An additional limitation of our simulation is that we have not considered additional CAT parameters such as item exposure control (meaning whether the researcher wants to restrict or balance any administration profile for the item set or subsets) or the termination criteria (when the CAT stops administering items, e.g. the precision of latent
θ). In principle, we had no a priori reason with this GHQ item set to control the frequency of any item selection. However, it is worth acknowledging that one concern in CAT is that the standard specifications tend to result in the most informative items being selected too often and the least informative most rarely and therefore item exposure control issues might need to be thought through further in practical applications of adaptive GHQ-30 administrations [
4].
As a final limitation, one could argue that the technical resources needed for any CAT application in survey practice might prove to be a barrier to implementation, but while this is certainly a limitation in settings where assessments are not routinely administered on electronic devices, this is not true for surveys.

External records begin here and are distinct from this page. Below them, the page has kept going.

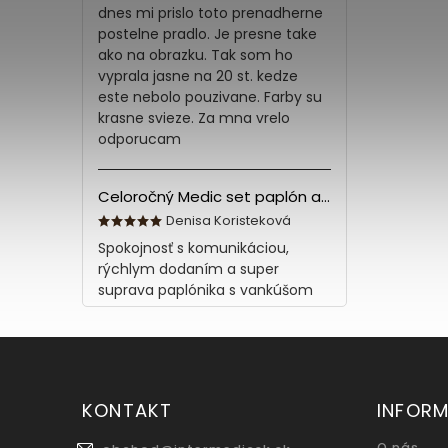
dnes mi prislo toto prenadherne
postelne pradlo. Je presne take
ako na obrazku. Tak som ho
vyprala jasne na 20 st. kedze
este nebolo pouzivane. Farby su
krasne svieze. Za mna vrelo
odporucam
Celoročný Medic set paplón a vankúš z bavlny
Denisa Koristeková
Spokojnosť s komunikáciou,
rýchlym dodaním a super
suprava paplónika s vankúšom
KONTAKT
INFORM
O nás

Population surveys usually employ computer-assisted personal interviewing (CAPI) techniques, i.e. electronic devices, to document interviewer—as well as self-rated responses [
41]. Their costs were initially discussed controversially [
42], but among others the reduced resource use in survey post-processing and the increased quality of the collected data led to today’s wide-spread use of these techniques. In addition, open-source CAT algorithms have become available [
10‐
13]. Their integration into CAPI systems is possible and is still a largely untapped resource [
42,
43].
In conclusion, GHQ-30 can be adapted for CAT administration for screening populations. In settings that are usually not interested in individual diagnostic assessments the adaptive presentation can shorten the GHQ-30 considerably and still produce useful estimates of psychological distress for group comparisons. These benefits can be realized in cross-sectional as well as longitudinal surveys. For the assessment of individual changes in distress over time, however, CAT administration may lack utility as nearly all items are administered to reach satisfactory reliability of change scores.